1

I'm trying to use the clock() function in my C++ code but it's not working. I've tried adding #include <time.h> or #include <ctime> but it hasn't helped. I'm using Atmel Studio.

#include <time.h>

int main(void)
{
        clock_t myClock = clock();
}

There shouldn't be an error, but I'm getting the following error messages:

recipe for target 'SAMS70.elf' failed
undefined reference to `_times'
ld returned 1 exit status

Does anyone have an idea why this might be happening?

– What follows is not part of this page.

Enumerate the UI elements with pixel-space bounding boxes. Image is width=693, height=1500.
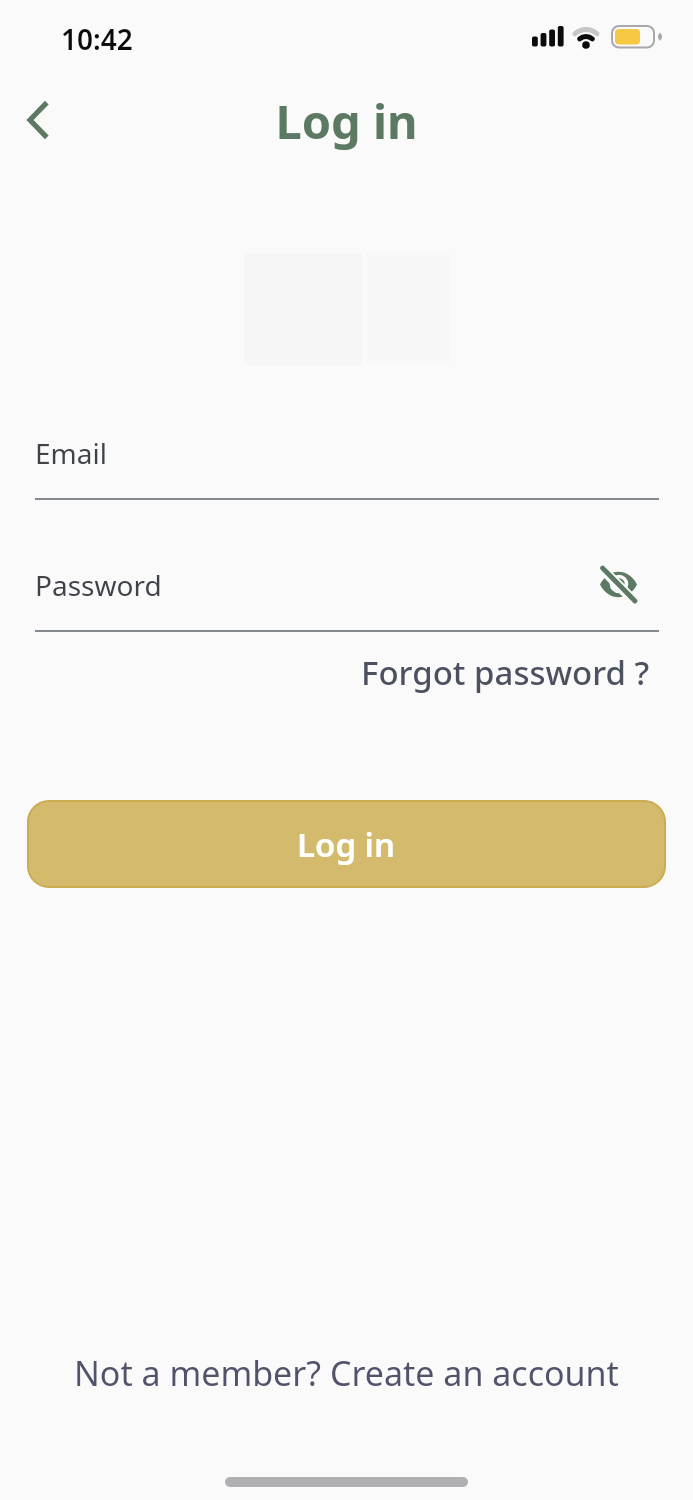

  • Perhaps you need to link to a particular static library. – Peter L. Sep 18 '19 at 20:28
  • `clock()` is often implemented on top of `clock_gettime(CLOCK_PROCESS_CPUTIME_ID)` - so search for that too. – Ted Lyngmo Sep 18 '19 at 20:31
  • @TedLyngmo most likely, OP will end with the same result. Their C++ implementation seems to do everything correctly, but underlying `_times` is just not there because MCU has no way of providing this information. – SergeyA Sep 18 '19 at 20:34
  • @SergeyA You are probably right. It's worth a try though. Doesn't take many seconds(!) :-) – Ted Lyngmo Sep 18 '19 at 20:36
  • `clock()` has hardware dependencies so you are normally required to implement or override a non-functional implementation with your own code using available timing hardware on your target. It is generally a very simple function to implement using an on-chip timer or sysclk interrupt. Related https://stackoverflow.com/questions/46335353/built-in-function-clock-not-working-in-atmel-studio-7-0. – Clifford Sep 18 '19 at 22:10

1 Answers1

3

MCU's normally do not expose processor use time. A library clock function calls the expected _times function to get the value, but the function is not defined for MCU for the reason stated above.